Allica Bank has agreed to acquire London-based FinTech Kriya, moving the challenger lender into embedded payments and strengthening its offer of working capital finance for small and medium-sized enterprises.
The all-share deal is Allica’s third acquisition following the purchase of Allied Irish Bank’s GB SME lending customers in 2021 and bridging finance specialist Tuscan Capital in 2024. Financial terms were not disclosed.
Allica said the transaction supports its goal to advance £1 billion of working capital finance to SMEs over the next three years and contributes to a broader push to reach ten per cent penetration of the established SME market by the end of 2028. Since launching lending in 2020, Allica’s outstanding SME lending has reached approximately £3.5 billion, according to company statements.

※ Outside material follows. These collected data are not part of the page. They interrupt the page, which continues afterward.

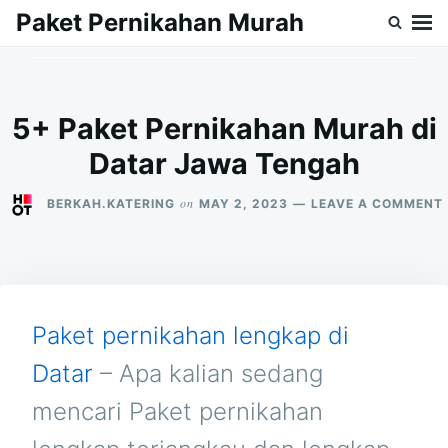
Skip
Search
Paket Pernikahan Murah
to
for:
content
5+ Paket Pernikahan Murah di
Datar Jawa Tengah
on
BERKAH.KATERING
MAY 2, 2023
LEAVE A COMMENT
Paket pernikahan lengkap di
Datar
– Apa kalian sedang
mencari Paket pernikahan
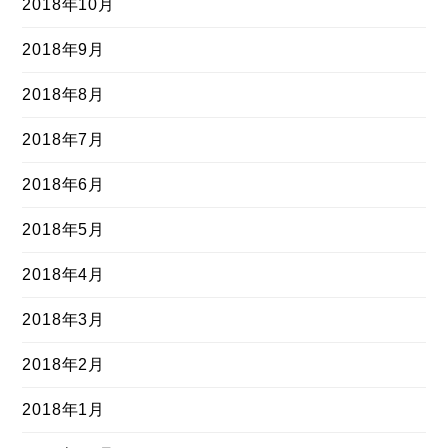
2018年10月
2018年9月
2018年8月
2018年7月
2018年6月
2018年5月
2018年4月
2018年3月
2018年2月
2018年1月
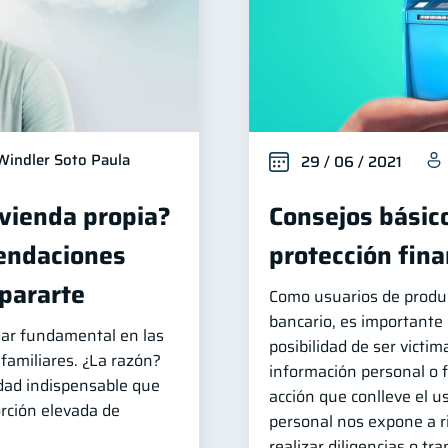
Windler Soto Paula
29 / 06 / 2021
ivienda propia?
Consejos básic
endaciones
protección fina
pararte
Como usuarios de produ
bancario, es importante 
gar fundamental en las
posibilidad de ser victim
familiares. ¿La razón?
información personal o f
dad indispensable que
acción que conlleve el 
rción elevada de
personal nos expone a r
realizar diligencias o tr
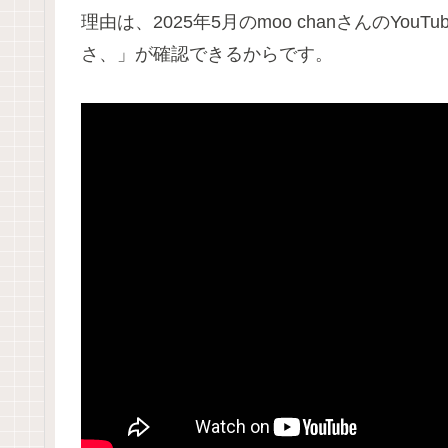
理由は、2025年5月のmoo chanさんのY
さ、」が確認できるからです。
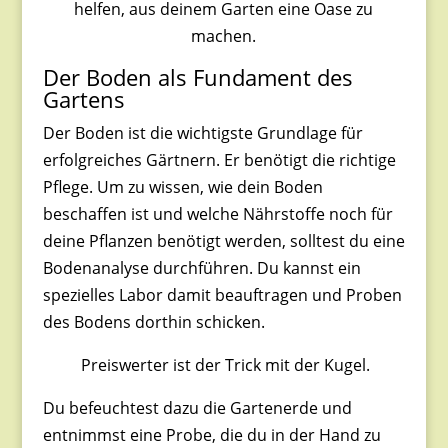
helfen, aus deinem Garten eine Oase zu
machen.
Der Boden als Fundament des
Gartens
Der Boden ist die wichtigste Grundlage für
erfolgreiches Gärtnern. Er benötigt die richtige
Pflege. Um zu wissen, wie dein Boden
beschaffen ist und welche Nährstoffe noch für
deine Pflanzen benötigt werden, solltest du eine
Bodenanalyse durchführen. Du kannst ein
spezielles Labor damit beauftragen und Proben
des Bodens dorthin schicken.
Preiswerter ist der
Trick mit der Kugel.
Du befeuchtest dazu die Gartenerde und
entnimmst eine Probe, die du in der Hand zu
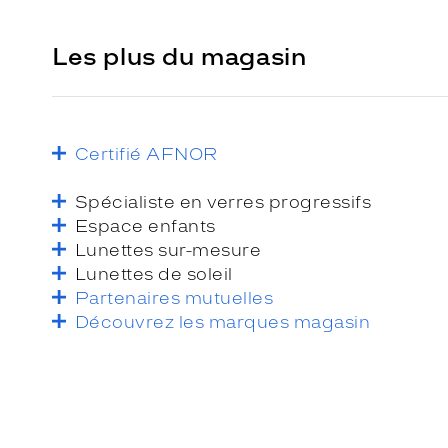
Les plus du magasin
Certifié AFNOR
Spécialiste en verres progressifs
Espace enfants
Lunettes sur-mesure
Lunettes de soleil
Partenaires mutuelles
Découvrez les marques magasin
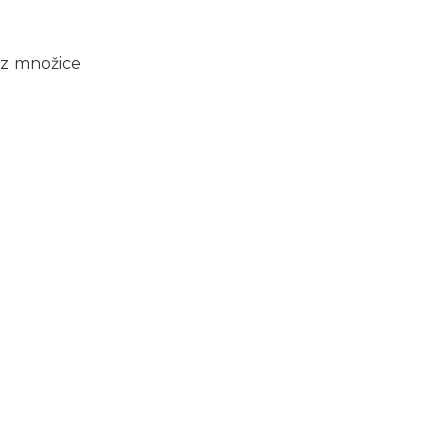
ez množice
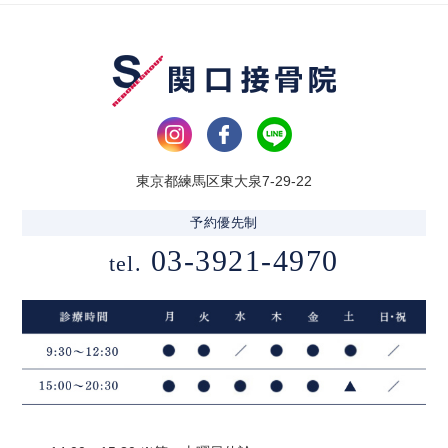
東京都練馬区東大泉7-29-22
予約優先制
03-3921-4970
tel.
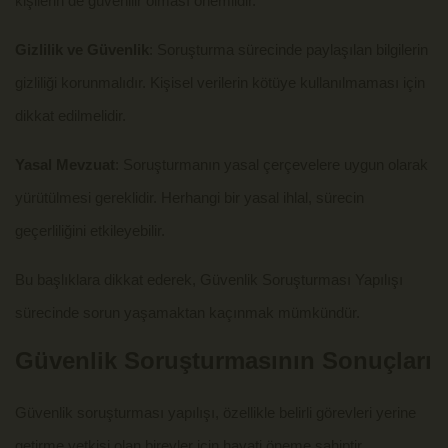
kişilerin de güvenilir olması önemlidir.
Gizlilik ve Güvenlik
: Soruşturma sürecinde paylaşılan bilgilerin
gizliliği korunmalıdır. Kişisel verilerin kötüye kullanılmaması için
dikkat edilmelidir.
Yasal Mevzuat
: Soruşturmanın yasal çerçevelere uygun olarak
yürütülmesi gereklidir. Herhangi bir yasal ihlal, sürecin
geçerliliğini etkileyebilir.
Bu başlıklara dikkat ederek, Güvenlik Soruşturması Yapılışı
sürecinde sorun yaşamaktan kaçınmak mümkündür.
Güvenlik Soruşturmasının Sonuçları
Güvenlik soruşturması yapılışı, özellikle belirli görevleri yerine
getirme yetkisi olan bireyler için hayati öneme sahiptir.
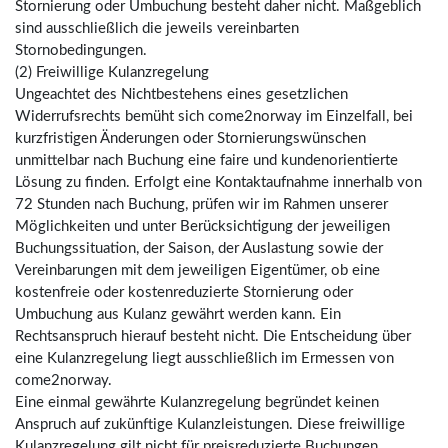
Stornierung oder Umbuchung besteht daher nicht. Maßgeblich
sind ausschließlich die jeweils vereinbarten
Stornobedingungen.
(2) Freiwillige Kulanzregelung
Ungeachtet des Nichtbestehens eines gesetzlichen
Widerrufsrechts bemüht sich come2norway im Einzelfall, bei
kurzfristigen Änderungen oder Stornierungswünschen
unmittelbar nach Buchung eine faire und kundenorientierte
Lösung zu finden. Erfolgt eine Kontaktaufnahme innerhalb von
72 Stunden nach Buchung, prüfen wir im Rahmen unserer
Möglichkeiten und unter Berücksichtigung der jeweiligen
Buchungssituation, der Saison, der Auslastung sowie der
Vereinbarungen mit dem jeweiligen Eigentümer, ob eine
kostenfreie oder kostenreduzierte Stornierung oder
Umbuchung aus Kulanz gewährt werden kann. Ein
Rechtsanspruch hierauf besteht nicht. Die Entscheidung über
eine Kulanzregelung liegt ausschließlich im Ermessen von
come2norway.
Eine einmal gewährte Kulanzregelung begründet keinen
Anspruch auf zukünftige Kulanzleistungen. Diese freiwillige
Kulanzregelung gilt nicht für preisreduzierte Buchungen,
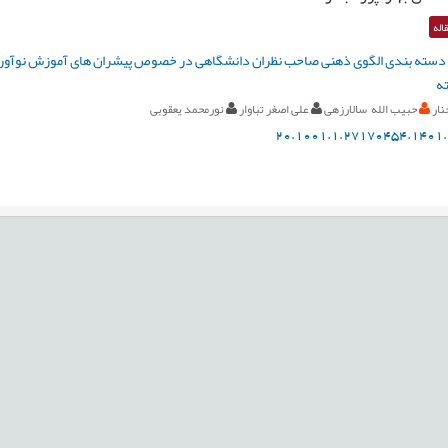
اله
دسته بندی الگوی ذهنی صاحب نظران دانشگاهی در خصوص پیشران های آموزش نوآوری 
ه
نار
حبیب الله سالارزهی
علی اصغر تباوار
نورمحمد یعقوبی
20.1001.1.27170454.1401.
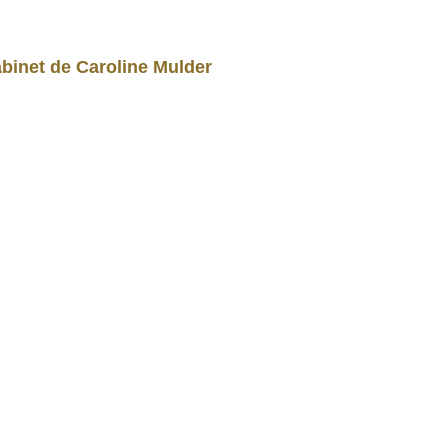
binet de Caroline Mulder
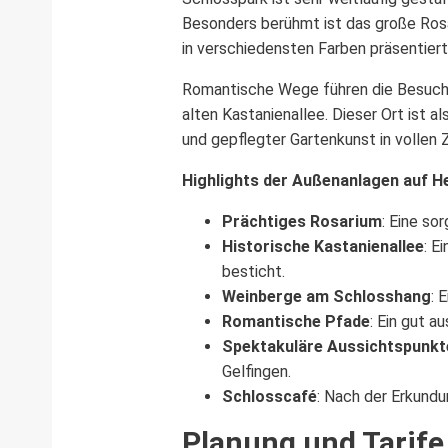
Besonders berühmt ist das große Ros
in verschiedensten Farben präsentiert
Romantische Wege führen die Besucher
alten Kastanienallee. Dieser Ort ist a
und gepflegter Gartenkunst in vollen 
Highlights der Außenanlagen auf H
Prächtiges Rosarium
: Eine so
Historische Kastanienallee
: E
besticht.
Weinberge am Schlosshang
: 
Romantische Pfade
: Ein gut 
Spektakuläre Aussichtspunkt
Gelfingen.
Schlosscafé
: Nach der Erkund
Planung und Tarife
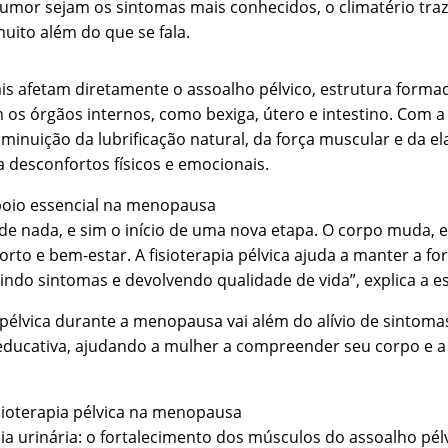
umor sejam os sintomas mais conhecidos, o climatério traz
ito além do que se fala.
s afetam diretamente o assoalho pélvico, estrutura forma
os órgãos internos, como bexiga, útero e intestino. Com a
inuição da lubrificação natural, da força muscular e da el
a desconfortos físicos e emocionais.
apoio essencial na menopausa
e nada, e sim o início de uma nova etapa. O corpo muda, e 
rto e bem-estar. A fisioterapia pélvica ajuda a manter a forç
indo sintomas e devolvendo qualidade de vida”, explica a es
 pélvica durante a menopausa vai além do alívio de sintomas
 educativa, ajudando a mulher a compreender seu corpo e 
isioterapia pélvica na menopausa
ia urinária: o fortalecimento dos músculos do assoalho pélv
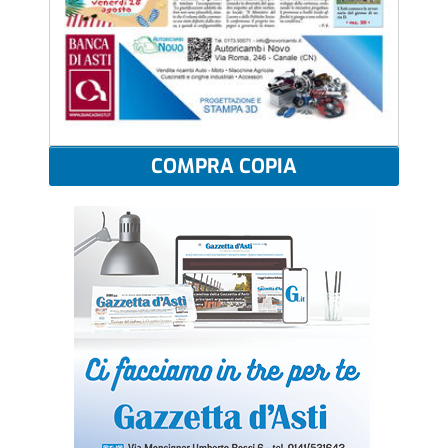
COMPRA COPIA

Kriya, formerly MarketInvoice and MarketFinance, provides embedded payments and business lending, including a pay later solution used by retailers such as Halfords. The firm has processed over £4 billion across invoice finance, SME loans and embedded finance since 2011. Kriya will retain its brand, with its co-founder and chief executive officer Anil Stocker continuing to lead the business. Around 30 Kriya employees will join Allica’s reported workforce of about 680.
Richard Davies, Allica’s chief executive officer, said the combination was a strategic fit. “Kriya has built an impressive business over more than a decade, and Anil and his team share our belief that SME finance needs reinventing, and that together we can offer something the market desperately needs,” he said. “Our ambition is clear. We plan to lend £1 billion of working capital finance to SMEs over the next three years. This is our third acquisition but our first in the embedded payments space and it aligns well with our future potential international expansion.”
Stocker said the deal would provide scale while keeping focus on customers. “Combining forces with Allica gives us the right platform to scale what we’ve built. We share the same DNA – a genuine commitment to reinventing SME finance and competing with the big banks who’ve walked away from the SME market,” he said. “Our customers will continue to get the same service and support from Kriya, but now with the backing and reach of one of the UK’s fastest growing banks.”
City A.M. noted that challenger banks now account for about 60 per cent of SME lending, up from a market dominated by the four largest banks in 2019, though recent data shows high street banks have increased lending to smaller firms. The government has also pressed for improved access to finance.